Task statement: Search the records for the word "Upcoming" and copy every line in which it occurs.

Records provided:
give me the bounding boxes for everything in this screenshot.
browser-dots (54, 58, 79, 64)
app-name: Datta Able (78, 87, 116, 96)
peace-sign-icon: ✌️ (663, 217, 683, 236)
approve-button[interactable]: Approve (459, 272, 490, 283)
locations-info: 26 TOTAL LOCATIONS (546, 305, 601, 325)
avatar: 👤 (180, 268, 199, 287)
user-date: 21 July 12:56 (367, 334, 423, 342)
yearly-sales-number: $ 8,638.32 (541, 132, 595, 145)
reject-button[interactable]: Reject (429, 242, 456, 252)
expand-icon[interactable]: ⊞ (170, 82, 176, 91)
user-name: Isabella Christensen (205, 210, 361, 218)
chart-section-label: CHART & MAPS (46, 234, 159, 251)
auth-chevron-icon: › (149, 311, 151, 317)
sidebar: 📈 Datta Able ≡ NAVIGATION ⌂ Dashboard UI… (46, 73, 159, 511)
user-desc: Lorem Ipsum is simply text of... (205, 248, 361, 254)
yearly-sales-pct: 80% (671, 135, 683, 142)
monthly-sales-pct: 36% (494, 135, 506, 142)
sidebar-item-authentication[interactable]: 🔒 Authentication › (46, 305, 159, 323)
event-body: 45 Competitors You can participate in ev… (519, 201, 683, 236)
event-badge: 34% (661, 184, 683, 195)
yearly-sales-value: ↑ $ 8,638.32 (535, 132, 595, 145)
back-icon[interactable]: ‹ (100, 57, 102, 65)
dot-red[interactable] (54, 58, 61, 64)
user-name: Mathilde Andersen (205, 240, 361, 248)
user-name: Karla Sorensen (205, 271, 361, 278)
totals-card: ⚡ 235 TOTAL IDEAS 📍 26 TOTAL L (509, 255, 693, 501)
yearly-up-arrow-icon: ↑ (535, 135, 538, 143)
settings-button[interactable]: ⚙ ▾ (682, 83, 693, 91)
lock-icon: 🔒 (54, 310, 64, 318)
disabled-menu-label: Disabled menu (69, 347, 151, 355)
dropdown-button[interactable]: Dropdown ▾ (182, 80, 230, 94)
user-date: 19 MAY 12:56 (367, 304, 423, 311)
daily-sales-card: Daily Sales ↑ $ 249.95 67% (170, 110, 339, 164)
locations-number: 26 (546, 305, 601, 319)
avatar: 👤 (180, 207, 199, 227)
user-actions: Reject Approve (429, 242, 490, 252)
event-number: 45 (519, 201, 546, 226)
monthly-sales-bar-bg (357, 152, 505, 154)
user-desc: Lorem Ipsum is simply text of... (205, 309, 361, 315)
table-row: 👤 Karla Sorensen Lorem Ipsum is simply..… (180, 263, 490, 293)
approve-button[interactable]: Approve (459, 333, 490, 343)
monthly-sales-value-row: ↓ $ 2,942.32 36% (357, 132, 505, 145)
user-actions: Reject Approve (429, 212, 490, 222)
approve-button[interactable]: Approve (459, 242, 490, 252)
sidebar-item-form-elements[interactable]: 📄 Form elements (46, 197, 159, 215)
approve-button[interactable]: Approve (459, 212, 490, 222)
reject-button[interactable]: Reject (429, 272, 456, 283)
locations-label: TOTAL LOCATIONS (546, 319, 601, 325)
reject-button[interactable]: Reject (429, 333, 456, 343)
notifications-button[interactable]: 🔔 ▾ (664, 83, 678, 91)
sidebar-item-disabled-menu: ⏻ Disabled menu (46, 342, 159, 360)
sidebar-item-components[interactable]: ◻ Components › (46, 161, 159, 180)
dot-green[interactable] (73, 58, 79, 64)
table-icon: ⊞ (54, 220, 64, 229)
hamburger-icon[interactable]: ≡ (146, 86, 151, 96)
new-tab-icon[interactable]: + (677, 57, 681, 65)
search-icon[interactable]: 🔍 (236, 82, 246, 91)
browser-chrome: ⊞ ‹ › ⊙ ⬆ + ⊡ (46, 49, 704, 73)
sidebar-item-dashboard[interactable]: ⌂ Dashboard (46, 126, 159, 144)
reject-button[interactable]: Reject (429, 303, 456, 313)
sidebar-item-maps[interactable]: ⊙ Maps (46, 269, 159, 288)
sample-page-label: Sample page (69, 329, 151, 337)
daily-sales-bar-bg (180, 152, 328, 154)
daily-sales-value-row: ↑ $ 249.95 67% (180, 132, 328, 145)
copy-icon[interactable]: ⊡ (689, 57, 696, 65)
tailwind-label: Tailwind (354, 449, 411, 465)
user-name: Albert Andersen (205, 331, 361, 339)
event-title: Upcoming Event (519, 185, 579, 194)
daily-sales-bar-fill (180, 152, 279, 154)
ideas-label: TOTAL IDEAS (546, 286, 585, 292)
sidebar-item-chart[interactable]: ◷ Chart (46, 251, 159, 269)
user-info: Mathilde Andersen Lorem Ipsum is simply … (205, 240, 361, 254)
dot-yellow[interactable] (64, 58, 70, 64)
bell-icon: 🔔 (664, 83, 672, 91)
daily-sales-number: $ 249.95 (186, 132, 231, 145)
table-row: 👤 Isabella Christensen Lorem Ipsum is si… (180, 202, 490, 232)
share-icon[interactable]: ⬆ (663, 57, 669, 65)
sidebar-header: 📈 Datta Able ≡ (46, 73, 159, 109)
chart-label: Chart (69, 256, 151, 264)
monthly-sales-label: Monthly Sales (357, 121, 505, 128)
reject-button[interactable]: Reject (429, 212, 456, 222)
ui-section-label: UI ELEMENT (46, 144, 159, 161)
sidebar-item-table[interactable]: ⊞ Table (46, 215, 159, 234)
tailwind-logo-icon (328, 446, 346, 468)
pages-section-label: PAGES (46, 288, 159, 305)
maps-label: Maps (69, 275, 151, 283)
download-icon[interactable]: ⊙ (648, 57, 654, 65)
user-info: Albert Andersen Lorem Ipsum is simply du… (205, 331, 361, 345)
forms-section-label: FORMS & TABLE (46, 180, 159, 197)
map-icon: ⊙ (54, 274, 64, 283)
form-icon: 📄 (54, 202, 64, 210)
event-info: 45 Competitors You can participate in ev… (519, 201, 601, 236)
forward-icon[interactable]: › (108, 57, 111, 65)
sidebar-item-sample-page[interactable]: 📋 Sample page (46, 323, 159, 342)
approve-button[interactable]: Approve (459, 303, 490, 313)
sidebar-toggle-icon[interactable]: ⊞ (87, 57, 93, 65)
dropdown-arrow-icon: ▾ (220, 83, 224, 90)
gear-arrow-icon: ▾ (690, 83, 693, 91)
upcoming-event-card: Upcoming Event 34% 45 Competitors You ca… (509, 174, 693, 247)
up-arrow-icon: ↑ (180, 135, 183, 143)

...

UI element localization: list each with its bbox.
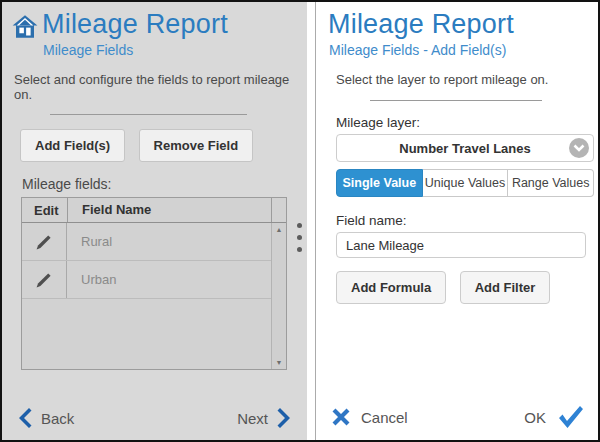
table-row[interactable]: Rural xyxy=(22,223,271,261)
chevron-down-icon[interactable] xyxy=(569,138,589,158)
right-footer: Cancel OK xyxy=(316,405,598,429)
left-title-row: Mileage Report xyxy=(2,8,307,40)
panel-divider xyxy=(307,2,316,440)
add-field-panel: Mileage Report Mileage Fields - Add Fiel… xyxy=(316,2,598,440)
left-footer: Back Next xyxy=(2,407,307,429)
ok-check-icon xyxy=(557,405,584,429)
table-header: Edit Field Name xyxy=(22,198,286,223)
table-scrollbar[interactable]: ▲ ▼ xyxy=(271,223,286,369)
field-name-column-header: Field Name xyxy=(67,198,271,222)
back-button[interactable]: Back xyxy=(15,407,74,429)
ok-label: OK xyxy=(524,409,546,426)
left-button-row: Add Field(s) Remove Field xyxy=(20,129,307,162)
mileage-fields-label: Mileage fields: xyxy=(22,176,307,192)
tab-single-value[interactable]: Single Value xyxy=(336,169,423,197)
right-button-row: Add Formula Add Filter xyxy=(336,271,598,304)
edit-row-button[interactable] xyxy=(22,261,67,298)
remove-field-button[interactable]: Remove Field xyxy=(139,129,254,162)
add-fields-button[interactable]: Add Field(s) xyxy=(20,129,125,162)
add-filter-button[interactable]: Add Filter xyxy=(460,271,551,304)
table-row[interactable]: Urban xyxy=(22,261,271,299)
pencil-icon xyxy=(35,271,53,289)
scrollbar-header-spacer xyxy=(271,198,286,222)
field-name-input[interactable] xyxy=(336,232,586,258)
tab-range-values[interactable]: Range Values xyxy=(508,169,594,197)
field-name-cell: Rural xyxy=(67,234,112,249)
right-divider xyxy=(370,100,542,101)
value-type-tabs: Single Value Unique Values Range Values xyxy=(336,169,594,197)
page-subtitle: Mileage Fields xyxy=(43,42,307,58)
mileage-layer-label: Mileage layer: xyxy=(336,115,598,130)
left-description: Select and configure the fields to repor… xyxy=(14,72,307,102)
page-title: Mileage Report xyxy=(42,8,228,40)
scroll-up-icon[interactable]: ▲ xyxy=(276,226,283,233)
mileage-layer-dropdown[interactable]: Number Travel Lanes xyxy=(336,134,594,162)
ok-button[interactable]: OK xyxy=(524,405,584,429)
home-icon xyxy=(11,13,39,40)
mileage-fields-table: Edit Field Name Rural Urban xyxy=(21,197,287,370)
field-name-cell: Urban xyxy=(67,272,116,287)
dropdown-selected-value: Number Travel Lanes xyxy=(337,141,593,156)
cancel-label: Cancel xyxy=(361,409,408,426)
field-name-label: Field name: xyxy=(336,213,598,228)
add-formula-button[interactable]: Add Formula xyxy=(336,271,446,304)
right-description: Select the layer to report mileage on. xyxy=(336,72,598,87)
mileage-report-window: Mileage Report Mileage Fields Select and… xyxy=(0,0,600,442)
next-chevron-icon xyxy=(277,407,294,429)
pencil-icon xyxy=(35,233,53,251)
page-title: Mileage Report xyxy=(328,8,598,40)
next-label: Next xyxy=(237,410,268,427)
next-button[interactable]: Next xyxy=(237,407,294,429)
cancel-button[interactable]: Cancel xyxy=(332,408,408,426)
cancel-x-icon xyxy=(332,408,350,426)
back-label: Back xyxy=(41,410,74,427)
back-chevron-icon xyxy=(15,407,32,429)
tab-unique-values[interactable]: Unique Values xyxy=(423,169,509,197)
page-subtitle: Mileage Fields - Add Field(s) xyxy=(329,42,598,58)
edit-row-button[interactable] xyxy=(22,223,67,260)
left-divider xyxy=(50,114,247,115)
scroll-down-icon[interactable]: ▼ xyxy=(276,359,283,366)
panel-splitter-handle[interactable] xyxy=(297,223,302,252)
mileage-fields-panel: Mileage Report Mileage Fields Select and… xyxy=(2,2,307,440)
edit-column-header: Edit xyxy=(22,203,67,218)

Result of this exercise:
event-title: Upcoming Event (519, 185, 579, 194)
upcoming-event-card: Upcoming Event 34% 45 Competitors You ca… (509, 174, 693, 247)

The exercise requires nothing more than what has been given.